Monday, March 4, 2013

Knowledge and Human Identity

Piet Mondrian - Composition for No. 1

The procession of successive generations through varied civilizations has reaped thousands of years of accumulated human experience recorded as written knowledge, a rising foundation of understanding from which all future advancement is built.  One extraordinary result of this process of intellectual growth, beyond the assimilation of vast new libraries of information and their attendant concepts, is the expansion of hitherto unrealized capacities involving human reason and associated mental powers. 

A biologically modern human, equal in potential with any human of today, but living tens of thousands of years ago would have no inkling of his power to read a bewildering array of abstract symbols as easily as hearing the spoken word or that he possesses an enormous capacity for absorbing vast amounts of information and translating them into an understanding of general concepts or that he has the ability to perform highly technical skills demanding painstaking precision and concentration.  These appreciations would never be know to primitive man because he had yet to develop within a society capable of investing enormous time and resources into his mental development.  The fascinating possibility of unleashing new human mental potential still exists as civilization’s acquisition of knowledge picks up its already torrid pace.
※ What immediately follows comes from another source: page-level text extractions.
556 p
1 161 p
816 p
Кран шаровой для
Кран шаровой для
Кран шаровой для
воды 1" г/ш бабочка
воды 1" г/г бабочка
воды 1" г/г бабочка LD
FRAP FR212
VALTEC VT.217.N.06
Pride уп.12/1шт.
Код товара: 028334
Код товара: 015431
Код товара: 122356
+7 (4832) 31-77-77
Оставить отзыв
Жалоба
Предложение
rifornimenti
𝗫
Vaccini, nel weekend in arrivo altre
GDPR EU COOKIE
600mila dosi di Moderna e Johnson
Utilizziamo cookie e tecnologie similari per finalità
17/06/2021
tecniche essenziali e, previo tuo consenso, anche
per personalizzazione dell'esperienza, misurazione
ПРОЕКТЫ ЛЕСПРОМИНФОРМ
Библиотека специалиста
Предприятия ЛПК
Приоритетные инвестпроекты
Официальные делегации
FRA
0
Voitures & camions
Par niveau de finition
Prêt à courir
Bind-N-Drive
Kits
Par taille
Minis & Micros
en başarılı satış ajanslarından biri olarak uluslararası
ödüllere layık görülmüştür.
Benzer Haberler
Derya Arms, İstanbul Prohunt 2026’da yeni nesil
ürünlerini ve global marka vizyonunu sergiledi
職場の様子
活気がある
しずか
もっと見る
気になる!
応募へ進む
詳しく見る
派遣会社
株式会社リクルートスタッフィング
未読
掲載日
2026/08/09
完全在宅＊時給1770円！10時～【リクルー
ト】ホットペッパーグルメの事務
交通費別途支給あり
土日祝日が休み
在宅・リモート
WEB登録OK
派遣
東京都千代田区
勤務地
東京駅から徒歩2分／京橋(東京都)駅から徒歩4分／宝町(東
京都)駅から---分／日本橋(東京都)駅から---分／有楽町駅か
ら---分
All biological organisms respond in various degrees to their surrounding environment.  More complex animals, particularly vertebrates, are capable of learning and retaining particular pieces of information.  They familiarize themselves with their surroundings and they learn to locate themselves in relation to their home, their food source and areas of possible danger.  They learn survival tasks.  They identify other individuals.  They do not appear capable of understanding concepts.  The understanding that all animals are born has no baring on survival.  Prey is to be eaten and there is no need to think beyond the fact that it is food.  All animals respond to fear but, beyond that, it is unlikely any animal other than man considers the certainty of their own inevitable death.  Life as a concept is an unnecessary consideration for an animal to exist.  A wolf, a deer, a hawk considers its present circumstance in regards to need, urges, opportunity and danger and then acts accordingly.  Who am I?  What meaning is there to existence?  These aren’t questions they likely entertain.  What survival benefit is there to such an inquiry? 

When did we as a human animal form first arrive at this point of self-inquiry?  Is there the germ of philosophical question in the face of a zoo gorilla?  What Darwinian evolutionary motivation is involved in the search for meaning in existence?  Is the concern for meaning associated with the elemental desire for the survival of self?  Yes.  Obviously human consciousness has crossed a bridge and entered a realm where physical survival has manifested itself to a level of concern for individual identity.  We have moved beyond an instinct for physical preservation to developing a sense that our sovereign existence is rooted in a unique individual identity of greater value than our corporal body of tissue, nerve and bone.  Our emotional response to being confronted by a hungry lion would be that of a deer – a flight to survive.  The deer, though, does not experience our concept of self.  It probably has little, if any, self awareness as we understand it.  As a member of the animal kingdom we seem uniquely self conscious.  As Rene Descartes said, “I think, therefore I am.”  We regard ourselves as a self-evident proposition.  It is one of the few certainties of our existence.